Friday, 22 de November de 2024 ISSN 1519-7670 - Ano 24 - nº 1315

A mídia eufemista

Bandidos geralmente atiram na cabeça, no peito e na barriga de suas vítimas, preferencialmente, com a clara intenção de matar. Ultimamente, pelo que leio nos jornais, eles passaram a ‘efetuar disparos’ no ‘crânio’, no ‘tórax’ e no ‘abdômen’ de suas vítimas. Que nem morrem mais: ou ‘falecem’ ou ‘entram em óbito’, segundo dizem os PMs que dão essa trágica informação aos repórteres.
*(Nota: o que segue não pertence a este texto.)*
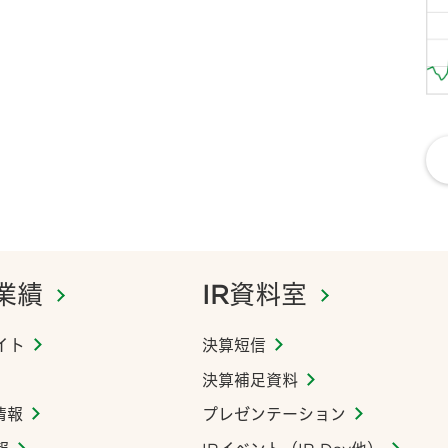
業績
IR資料室
イト
決算短信
決算補足資料
情報
プレゼンテーション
E tratam de passar a novidade rapidamente aos seus ávidos ouvintes, leitores e telespectadores.


Sumiram do noticiário, em questão de poucos anos, os parentes das vítimas, substituídos por alguns ‘familiares’, que devem ser pessoas de rostos conhecidos, mas não propriamente parentes, pois estes foram definitivamente sepultados no linguajar do jornalismo ‘muderno’. Ninguém mais faz nada, ‘realiza’ simplesmente. Tadinho do verbo ‘fazer’, vinha cumprindo tão bem o seu papel, mas, infelizmente, todos se cansaram dele.
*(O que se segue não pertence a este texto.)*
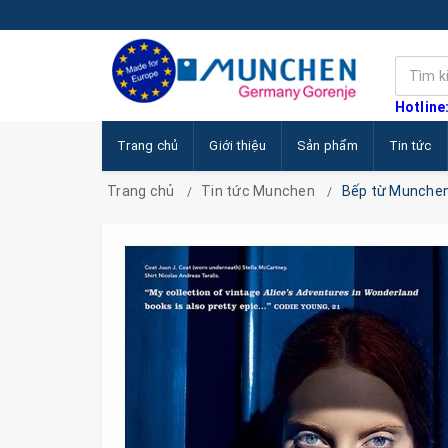
Hotline
Trang chủ
Giới thiệu
Sản phẩm
Tin tức
Trang chủ
Tin tức Munchen
Bếp từ Munchen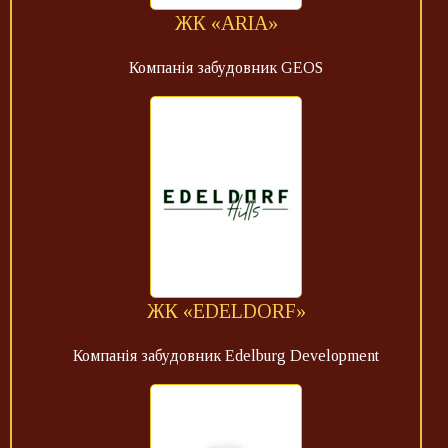
ЖК «ARIA»
Компанія забудовник GEOS
ЖК «EDELDORF»
Компанія забудовник Edelburg Development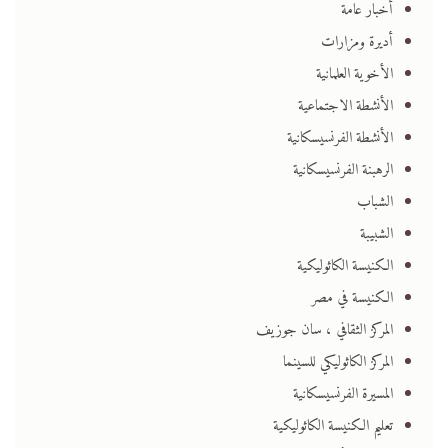
أخبار عامة
أديرة ومزارات
الأخوية العلمانية
الأنشطة الاجتماعية
الأنشطة الفرنسيسكانية
الرهبنة الفرنسيسكانية
الشباب
الشبيبة
الكنيسة الكاثوليكية
الكنيسة في مصر
المركز الثقافي ، سان جوزيف
المركز الكاثوليكي للسينما
المسيرة الفرنسيسكانية
تعليم الكنيسة الكاثوليكية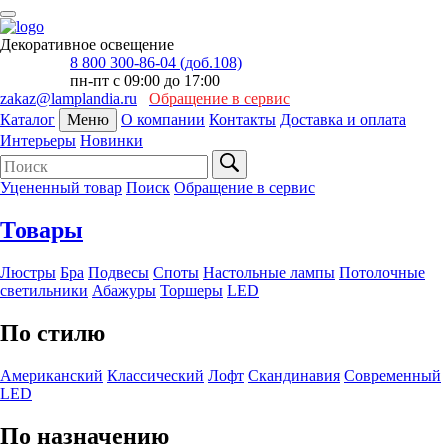
Декоративное освещение
8 800 300-86-04 (доб.108)
пн-пт с 09:00 до 17:00
zakaz@lamplandia.ru
Обращение в сервис
Каталог
Меню
О компании
Контакты
Доставка и оплата
Интерьеры
Новинки
Уцененный товар
Поиск
Обращение в сервис
Товары
Люстры
Бра
Подвесы
Споты
Настольные лампы
Потолочные
светильники
Абажуры
Торшеры
LED
По стилю
Американский
Классический
Лофт
Скандинавия
Современный
LED
По назначению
Ninguém discute este ou aquele assunto, mas ‘sobre’ este ou aquele assunto. Ou ‘a respeito de’, como se diz nas dublagens dos filmes do TV, hoje assimiladas pelas novelas e irremediavelmente condenadas ao sucesso. Aliás (já substituído por ‘inclusive’), ninguém pede socorro nas situações de aflição, pede-se que alguém as ajude. Já disse aqui em casa mais de uma vez: não pretendo socorrer quem diz ‘alguém me ajude, por favor’, como se diz nos filmes dublados. Só ajudo se gritar ‘socorro’. E bem alto. Não sei como viver numa sociedade que não dá nome correto às coisas, numa sociedade em que o eufemismo prevalece sobre a informação.
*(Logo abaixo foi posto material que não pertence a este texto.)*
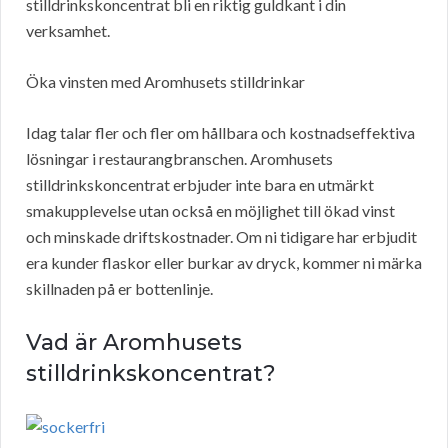
stilldrinkskoncentrat bli en riktig guldkant i din
verksamhet.
Öka vinsten med Aromhusets stilldrinkar
Idag talar fler och fler om hållbara och kostnadseffektiva
lösningar i restaurangbranschen. Aromhusets
stilldrinkskoncentrat erbjuder inte bara en utmärkt
smakupplevelse utan också en möjlighet till ökad vinst
och minskade driftskostnader. Om ni tidigare har erbjudit
era kunder flaskor eller burkar av dryck, kommer ni märka
skillnaden på er bottenlinje.
Vad är Aromhusets
stilldrinkskoncentrat?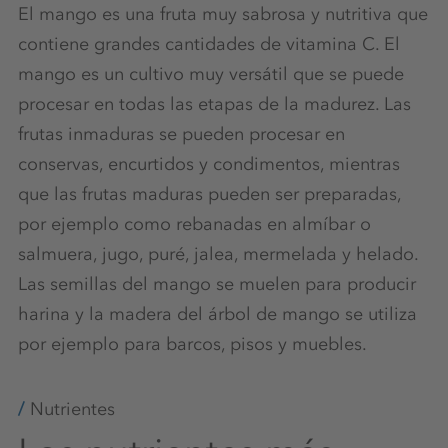
El mango es una fruta muy sabrosa y nutritiva que
contiene grandes cantidades de vitamina C. El
mango es un cultivo muy versátil que se puede
procesar en todas las etapas de la madurez. Las
frutas inmaduras se pueden procesar en
conservas, encurtidos y condimentos, mientras
que las frutas maduras pueden ser preparadas,
por ejemplo como rebanadas en almíbar o
salmuera, jugo, puré, jalea, mermelada y helado.
Las semillas del mango se muelen para producir
harina y la madera del árbol de mango se utiliza
por ejemplo para barcos, pisos y muebles.
Nutrientes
Um inglês que envergonha a Inglaterra


A quantos me queixo das mudanças ouço que não devo resistir a essa tal modernidade e que a língua tem um dinamismo natural. Hoje se diz de uma forma, amanhã, de outra. Claro, eu estudei lingüística, mas não me convenci. À noite, geralmente, depois do bombardeio midiático de esquisitices, fico pensando por que a mídia eletrônica, por exemplo, que alcança 40 milhões de pessoas simultaneamente com apenas um jornal noturno, não contrata um profissional que saiba escrever em português. Em vez disso, põe lá na maquininha de fazer títulos um estagiário que, embora começando a carreira, fala inglês corretamente (o que lhe foi exigido na prova de ingresso), mas que nada lê em português.


Já veio assim da faculdade, não gosta de ler, escreve erradamente e ri quando lhe dizem que a palavra está grafada erroneamente. São esses os grandes agentes das mudanças lingüísticas no meu país, infelizmente. Numa penada, mudam a deriva da língua e a atiram na vala comum das bobagens universais, dos europantos claudicantes e do inglês ‘profissional’ que dá vergonha à Inglaterra.


Saraivada de idiotices


Pois são essas pessoas que, por exemplo, situam o protocolo das ações judiciais ‘junto a’ algum órgão, e não no próprio órgão onde deveriam entrar, ou seja, ao lado do local onde deveriam entrar. Fico atônito quando dizem que a ação vai ser impetrada (êta, juridiquês danado!) ‘junto ao’ Supremo Tribunal Federal porque não sei o que fica ao lado do STF. Seria o Itamaraty?


Dizem que o Brasil ‘possui 180 milhões’ de habitantes (como se deles tivesse a escritura de posse), que o tarado ‘violentou sexualmente’ sua vítima, que o veículo ‘colidiu contra’ o muro e que a pessoa muito ferida que está no hospital ‘não corre risco de morte’.


Enquanto isso, na página de correções, que o ouvidor impôs ao jornal com grandes dificuldades, registra-se a digitação errada de um termo verbal. Nem uma linha sobre a saraivada de idiotices que se espalha pelas páginas como se fosse um tiro de espingarda calibre 12, que, mesmo sem pontaria, é capaz de fazer um cego acertar numa mosca.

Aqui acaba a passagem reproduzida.